* _THE DATA_
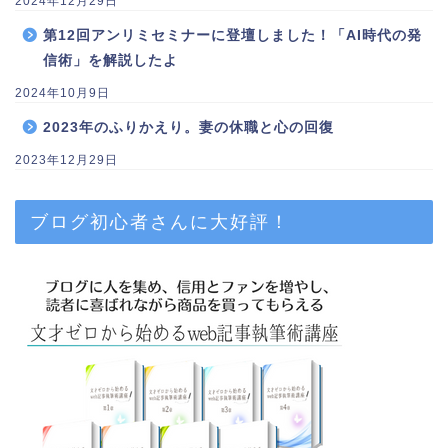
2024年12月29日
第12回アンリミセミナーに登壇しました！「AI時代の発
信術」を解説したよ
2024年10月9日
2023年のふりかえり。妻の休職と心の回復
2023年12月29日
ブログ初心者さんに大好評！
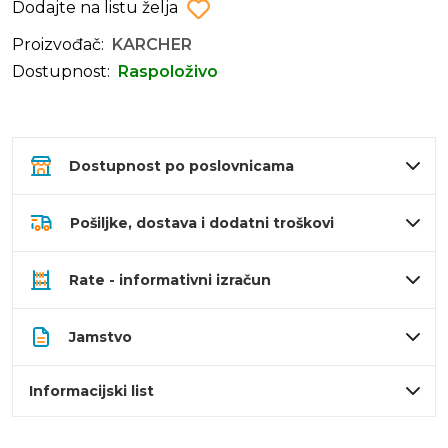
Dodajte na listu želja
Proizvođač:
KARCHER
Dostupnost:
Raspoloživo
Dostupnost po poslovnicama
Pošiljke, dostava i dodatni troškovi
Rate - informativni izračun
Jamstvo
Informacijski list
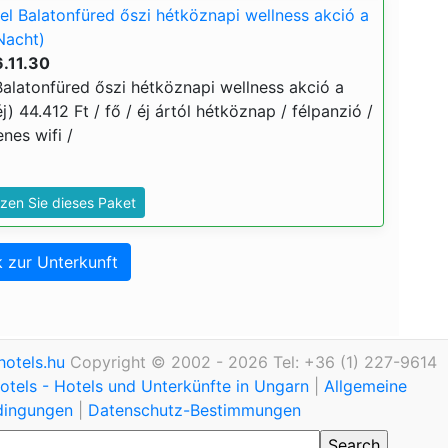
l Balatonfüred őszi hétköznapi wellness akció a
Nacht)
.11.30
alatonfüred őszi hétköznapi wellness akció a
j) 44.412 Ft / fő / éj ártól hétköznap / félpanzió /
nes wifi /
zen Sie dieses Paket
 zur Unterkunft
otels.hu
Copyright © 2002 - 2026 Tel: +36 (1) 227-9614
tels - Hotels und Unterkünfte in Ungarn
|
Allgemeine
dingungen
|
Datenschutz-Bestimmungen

---

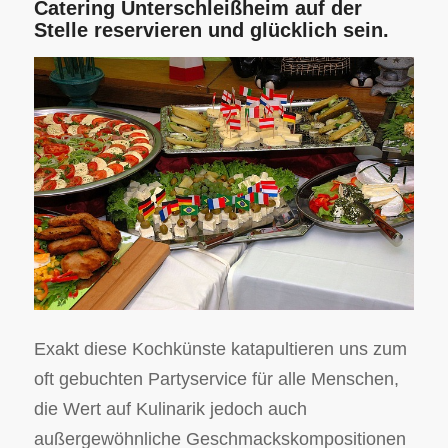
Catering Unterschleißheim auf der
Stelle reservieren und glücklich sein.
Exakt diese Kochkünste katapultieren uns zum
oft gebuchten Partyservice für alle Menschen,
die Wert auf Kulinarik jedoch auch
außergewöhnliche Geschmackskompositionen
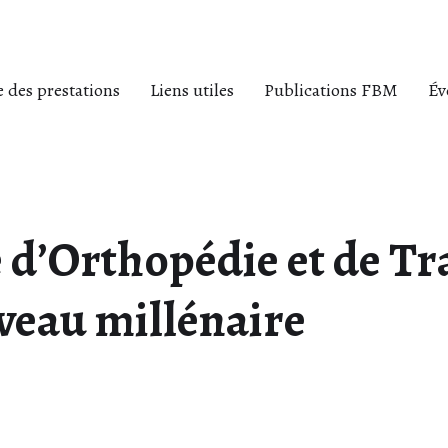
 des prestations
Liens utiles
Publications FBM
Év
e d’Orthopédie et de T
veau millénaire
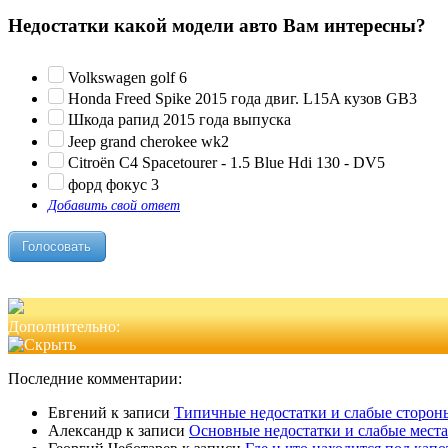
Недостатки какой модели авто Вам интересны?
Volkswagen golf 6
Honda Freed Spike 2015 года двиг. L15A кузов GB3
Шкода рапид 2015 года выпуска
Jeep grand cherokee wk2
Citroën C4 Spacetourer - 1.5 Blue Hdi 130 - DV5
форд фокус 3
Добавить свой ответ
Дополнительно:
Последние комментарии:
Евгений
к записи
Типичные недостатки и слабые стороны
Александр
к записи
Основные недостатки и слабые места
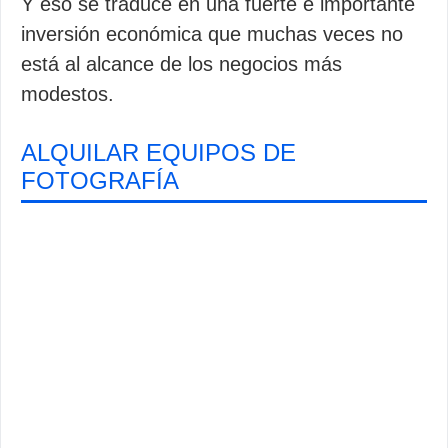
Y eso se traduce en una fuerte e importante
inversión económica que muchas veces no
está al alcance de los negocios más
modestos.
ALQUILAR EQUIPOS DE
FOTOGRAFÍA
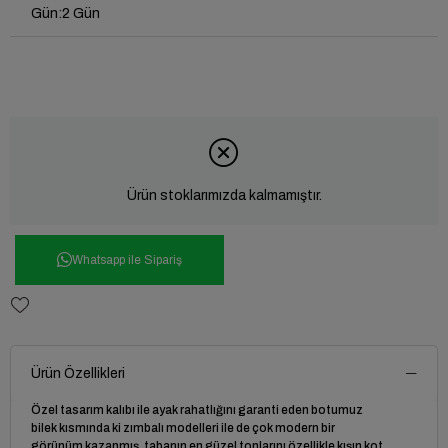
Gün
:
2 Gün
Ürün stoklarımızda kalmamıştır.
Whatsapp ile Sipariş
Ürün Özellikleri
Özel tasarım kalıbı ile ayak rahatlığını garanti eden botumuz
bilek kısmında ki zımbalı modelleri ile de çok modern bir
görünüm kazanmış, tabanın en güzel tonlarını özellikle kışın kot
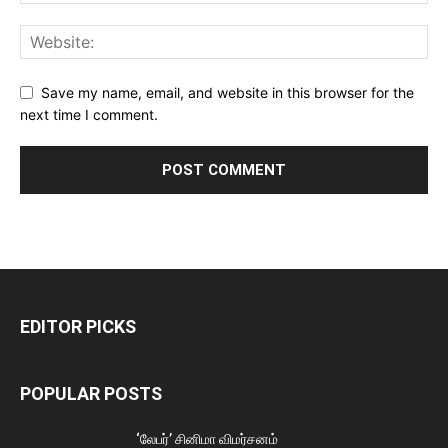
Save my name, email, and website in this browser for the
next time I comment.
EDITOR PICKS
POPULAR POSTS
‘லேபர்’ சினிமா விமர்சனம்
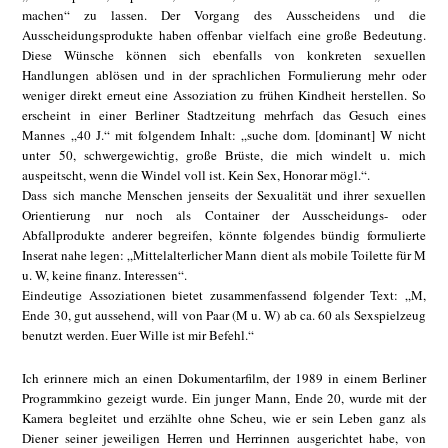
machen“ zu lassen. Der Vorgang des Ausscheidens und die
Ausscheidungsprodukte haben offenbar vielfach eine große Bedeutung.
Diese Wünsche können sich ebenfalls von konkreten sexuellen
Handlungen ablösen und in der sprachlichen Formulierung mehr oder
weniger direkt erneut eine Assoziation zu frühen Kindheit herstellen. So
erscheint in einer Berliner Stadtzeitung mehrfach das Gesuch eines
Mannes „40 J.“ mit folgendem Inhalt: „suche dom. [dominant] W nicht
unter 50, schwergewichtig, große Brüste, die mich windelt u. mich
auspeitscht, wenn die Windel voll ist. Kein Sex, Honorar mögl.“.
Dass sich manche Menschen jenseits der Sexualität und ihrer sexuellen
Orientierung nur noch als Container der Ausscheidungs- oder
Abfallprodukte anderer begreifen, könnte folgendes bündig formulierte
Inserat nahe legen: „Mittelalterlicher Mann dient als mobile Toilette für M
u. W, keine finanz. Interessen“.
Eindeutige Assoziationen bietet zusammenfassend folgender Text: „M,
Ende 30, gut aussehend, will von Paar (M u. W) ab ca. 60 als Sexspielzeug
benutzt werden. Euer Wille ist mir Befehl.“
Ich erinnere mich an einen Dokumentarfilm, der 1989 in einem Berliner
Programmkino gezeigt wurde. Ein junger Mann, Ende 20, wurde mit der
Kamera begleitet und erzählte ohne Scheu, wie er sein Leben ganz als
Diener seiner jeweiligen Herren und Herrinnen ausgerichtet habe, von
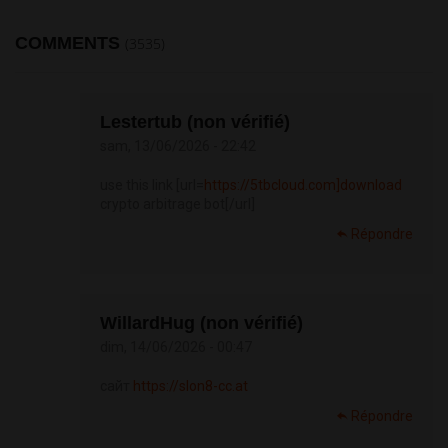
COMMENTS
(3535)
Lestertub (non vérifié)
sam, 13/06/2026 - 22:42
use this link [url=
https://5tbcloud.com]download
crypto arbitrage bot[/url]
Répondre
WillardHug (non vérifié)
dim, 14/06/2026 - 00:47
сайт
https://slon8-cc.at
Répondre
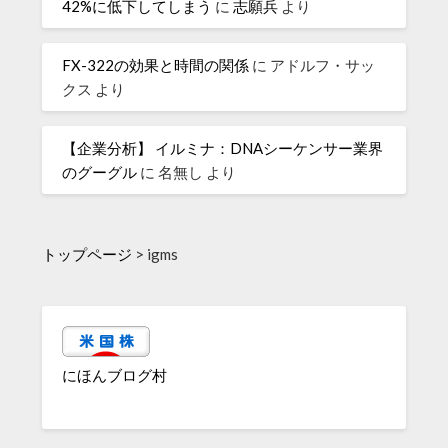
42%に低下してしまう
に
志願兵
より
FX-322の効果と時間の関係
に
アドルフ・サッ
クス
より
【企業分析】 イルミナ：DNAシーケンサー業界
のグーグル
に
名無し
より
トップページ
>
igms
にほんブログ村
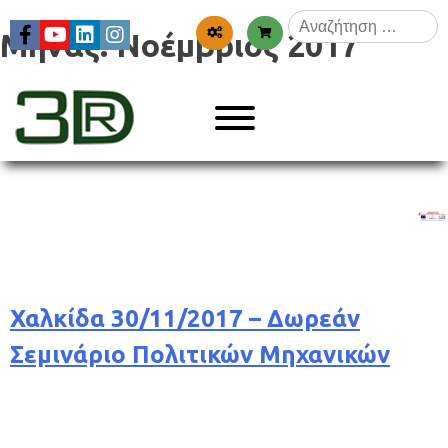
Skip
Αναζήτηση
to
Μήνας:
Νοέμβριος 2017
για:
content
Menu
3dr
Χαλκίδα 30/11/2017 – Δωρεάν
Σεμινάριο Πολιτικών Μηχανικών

...

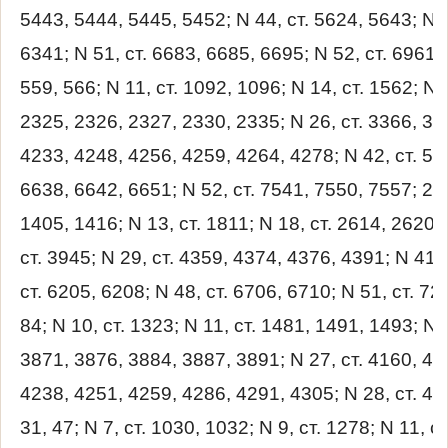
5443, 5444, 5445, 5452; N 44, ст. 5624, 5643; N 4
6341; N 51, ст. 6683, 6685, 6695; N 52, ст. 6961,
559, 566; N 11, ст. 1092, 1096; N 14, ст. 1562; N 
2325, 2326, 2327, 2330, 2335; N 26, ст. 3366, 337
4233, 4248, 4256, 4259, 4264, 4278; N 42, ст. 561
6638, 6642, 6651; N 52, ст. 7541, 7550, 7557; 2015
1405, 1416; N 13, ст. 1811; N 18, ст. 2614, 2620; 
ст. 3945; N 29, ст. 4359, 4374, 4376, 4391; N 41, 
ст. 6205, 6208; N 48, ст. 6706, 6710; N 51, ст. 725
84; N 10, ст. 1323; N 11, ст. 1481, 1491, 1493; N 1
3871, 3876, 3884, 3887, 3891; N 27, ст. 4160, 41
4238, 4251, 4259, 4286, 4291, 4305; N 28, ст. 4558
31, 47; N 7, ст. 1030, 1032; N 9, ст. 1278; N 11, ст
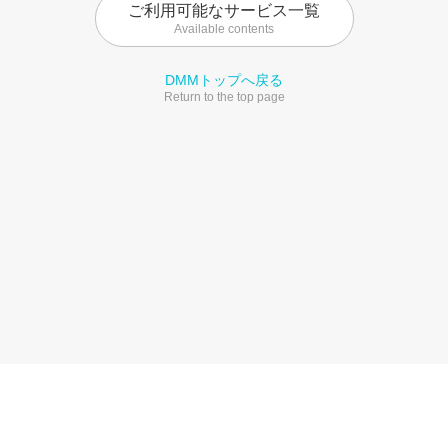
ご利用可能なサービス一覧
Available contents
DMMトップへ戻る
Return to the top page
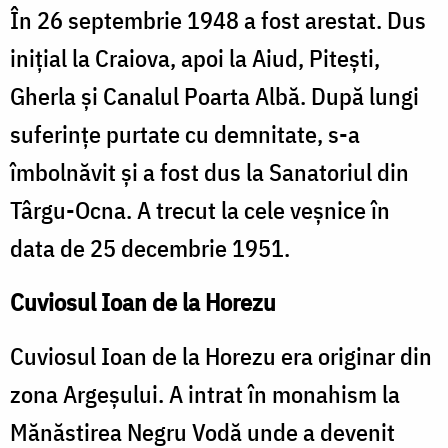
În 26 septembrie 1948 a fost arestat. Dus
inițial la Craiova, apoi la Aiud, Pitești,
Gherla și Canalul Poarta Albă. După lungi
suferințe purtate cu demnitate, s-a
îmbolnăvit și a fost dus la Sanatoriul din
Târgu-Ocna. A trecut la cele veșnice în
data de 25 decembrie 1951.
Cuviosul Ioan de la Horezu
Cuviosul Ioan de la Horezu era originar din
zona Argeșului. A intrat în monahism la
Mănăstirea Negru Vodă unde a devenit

* _WHAT NEEDS TO BE DONE_
Take the material above from the line containing "die Wert auf Kulinarik jedoch auch" up to and including the line containing "Ausscheidens und die" and retype it exactly, without any pictures.

* _ANSWER TO THIS PROBLEM_
die Wert auf Kulinarik jedoch auch
außergewöhnliche Geschmackskompositionen
 des prestations
Liens utiles
Publications FBM
Év
e d’Orthopédie et de T
veau millénaire
Недостатки какой модели авто Вам интересны?
Volkswagen golf 6
Honda Freed Spike 2015 года двиг. L15A кузов GB3
Шкода рапид 2015 года выпуска
Jeep grand cherokee wk2
Citroën C4 Spacetourer - 1.5 Blue Hdi 130 - DV5
форд фокус 3
Добавить свой ответ
Дополнительно:
Последние комментарии:
Евгений
к записи
Типичные недостатки и слабые стороны
Александр
к записи
Основные недостатки и слабые места
Y eso se traduce en una fuerte e importante
inversión económica que muchas veces no
está al alcance de los negocios más
modestos.
ALQUILAR EQUIPOS DE
FOTOGRAFÍA
Gün
:
2 Gün
Ürün stoklarımızda kalmamıştır.
Whatsapp ile Sipariş
Ürün Özellikleri
Özel tasarım kalıbı ile ayak rahatlığını garanti eden botumuz
bilek kısmında ki zımbalı modelleri ile de çok modern bir
görünüm kazanmış, tabanın en güzel tonlarını özellikle kışın kot
Save my name, email, and website in this browser for the
next time I comment.
EDITOR PICKS
POPULAR POSTS
‘லேபர்’ சினிமா விமர்சனம்
machen“ zu lassen. Der Vorgang des Ausscheidens und die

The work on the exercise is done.